Over the past two decades, the world economy has staggered from one shock to another: the financial crisis; Donald Trump’s first-term trade war on China; the pandemic; post-pandemic inflation; Russia’s invasion of Ukraine; the war in the Middle East; and now Trump II’s “let’s-blow-the-world-economy-up-for-fun” trade war, which has brought average US tariffs back to levels not seen for over a century, with possibly more to come if “reciprocal tariffs” are reimposed. (See charts.)
It is the job of the IMF to make sense of what this unnecessary shock might mean for the world economy.

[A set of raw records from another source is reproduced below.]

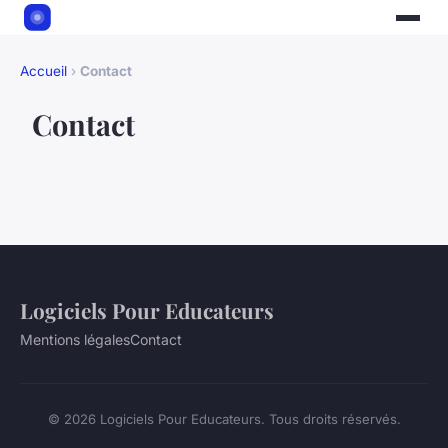
Accueil
›
Contact
Contact
Logiciels Pour Educateurs
Mentions légales
Contact
© 2026 Logiciels Pour Educateurs. Tous droits réservés.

In its latest World Economic Outlook, it does its very best to do so. This does not mean it knows. Nobody does. Beyond the fragilities bequeathed by previous turmoil and the usual ignorance of how our complex global economy operates, we all face the huge difficulty that we have no idea what Trump will do next or, for that matter, how others will act in reply.

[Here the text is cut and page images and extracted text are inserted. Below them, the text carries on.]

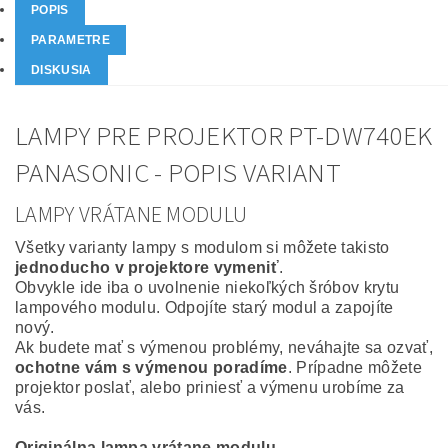
POPIS
PARAMETRE
DISKUSIA
LAMPY PRE PROJEKTOR PT-DW740EK
PANASONIC - POPIS VARIANT
LAMPY VRÁTANE MODULU
Všetky varianty lampy s modulom si môžete takisto
jednoducho v projektore vymeniť
.
Obvykle ide iba o uvolnenie niekoľkých šróbov krytu
lampového modulu. Odpojíte starý modul a zapojíte
nový.
Ak budete mať s výmenou problémy, neváhajte sa ozvať,
ochotne vám s výmenou poradíme
. Prípadne môžete
projektor poslať, alebo priniesť a výmenu urobíme za
vás.
Originálna lampa vrátane modulu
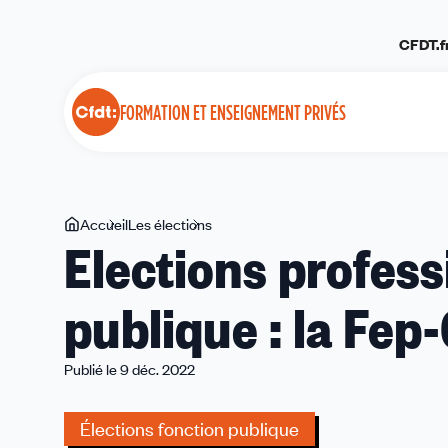
Panneau de gestion des cookies
CFDT.f
FORMATION ET ENSEIGNEMENT PRIVÉS
Vous
Accueil
Les élections
Elections
Elections profess
êtes
professionnelles
ici
fonction
publique : la Fep
publique
:
la
Publié le 9 déc. 2022
Fep-
CFDT
Élections fonction publique
en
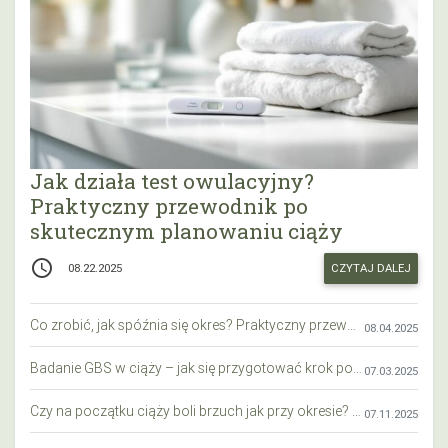
Jak działa test owulacyjny?
Praktyczny przewodnik po
skutecznym planowaniu ciąży
access_time
CZYTAJ DALEJ
08.22.2025
Co zrobić, jak spóźnia się okres? Praktyczny przewodnik krok po kroku
08.04.2025
Badanie GBS w ciąży – jak się przygotować krok po kroku?
07.03.2025
Czy na początku ciąży boli brzuch jak przy okresie? Wyjaśniamy objawy i różnice
07.11.2025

As a result, the biggest reality we can identify, apart from the prohibitive tariffs imposed by the US and China on each other, is the elevated uncertainty. This is itself economically paralysing. Indeed, one of the many depressing realities of the Trump administration is its failure to understand that, in a free society, arguably the most important role of government is to reduce uncertainty, not do whatever it can to raise it.